Hit-And-Run Metropolis (HARM)
Acceptance Rate | The optimal acceptance rate is based on the multivariate normality of the marginal posterior distributions, and ranges from 44% for one parameter to 23.4% for five or more parameters. The observed acceptance rate may be suitable in the interval [15%,50%]. |
Applications | This is a widely applicable, general-purpose algorithm. |
Difficulty | This algorithm is easy for a beginner. There are no required algorithm specifications (though two are optional) and tuning is unnecessary. |
Final Algorithm? | Yes, if not adaptive. |
Proposal | Blockwise or Multivariate. Proposals are multivariate only in the sense that proposals for multiple parameters are generated at once. However, proposals are not generated with a multivariate distribution and a proposal covariance matrix. |
The Hit-And-Run algorithm is a variation of Random-Wlk MetropolisM (RWM) that has been around as long as Gibbs sampling (Gibbs). Hit-And-Run randomly samples a direction on the unit sphere as in Gilks and Roberts (1996), and a proposal is made for each parameter in its randomly-selected direction for a uniformly-distributed distance. This version of Hit-And-Run, called Hit-And-Run Metropolis (HARM), includes multivariate proposals and a Metropolis step for rejection.

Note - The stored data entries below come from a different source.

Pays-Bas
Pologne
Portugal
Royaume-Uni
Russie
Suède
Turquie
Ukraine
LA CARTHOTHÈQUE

Introduced by Turchin (1971), along with the original Gibbs sampler, and popularized by Smith (1984), Hit-And-Run was given its name later due to its ability to run across the state-space and arrive at a distant "hit-point". It is related to other algorithms with interesting names, such as Hide-And-Seek and Shake-And-Bake.
HARM has two optional algorithm specifications: alpha.star
is the target acceptance rate, and B
is a list of blocked parameters. When alpha.star=NULL
, non-adaptive HARM is used. Otherwise, the Robbins-Monro stochastic approximation of Garthwaite et al. (2010) is applied to the proposal distance. alpha.star=0.234
is recommended. For blockwise sampling, each component of the list is a block and consists of a vector indicating the position of the parameters per block.
HARM is the fastest MCMC algorithm per iteration in the LaplacesDemon package, because it is very simple. For example, HARM does not use a proposal covariance matrix, and there are no tuning parameters, with one optional exception discussed below. The proposal is multivariate in the sense that all parameters are proposed at once, though from univariate draws. HARM often mixes better than the Gibbs sampler (Gilks and Roberts 1996), especially with correlated parameters (Chen and Schmeiser 1992).
Adaptive HAR (without the Metropolis step) with a multivariate proposal is available in the LaplaceApproximation
function.
The HARM algorithm is able to traverse complex spaces with bounded sets in one iteration. As such, HARM may work well with multimodal posteriors due to potentially good mode-switching behavior. However, HARM may have difficulty sampling regions of high probability that are spike-shaped or near constraints, and this difficulty is likely to be more problematic in high dimensions. When HARM is non-adaptive, it may be used as a final algorithm.
References
- Chen M, Schmeiser B (1992). "Performance of the Gibbs, Hit-And-Run and Metropolis Samplers." Journal of Computational and Graphical Statistics, 2, 251-272.
- Garthwaite P, Fan Y, Sisson S (2010). "Adaptive Optimal Scaling of Metropolis-Hastings Algorithms Using the Robbins-Monro Process."
- Gilks W, Roberts G (1996). "Strategies for Improving MCMC." In W Gilks, S Richardson, D Spiegelhalter (eds.), Markov Chain Monte Carlo in Practice, p. 89-114. Chapman & Hall, Boca Raton, FL.
- Smith R (1984). "Efficient Monte Carlo Procedures for Generating Points Uniformly Distributed Over Bounded Region." Operations Research, 32, 1296-1308.
- Turchin, VF (1971). "On the Computation of Multidimensional Integrals by the Monte Carlo Method", Theory of Probablility and its Applications, 16(4), 720-724.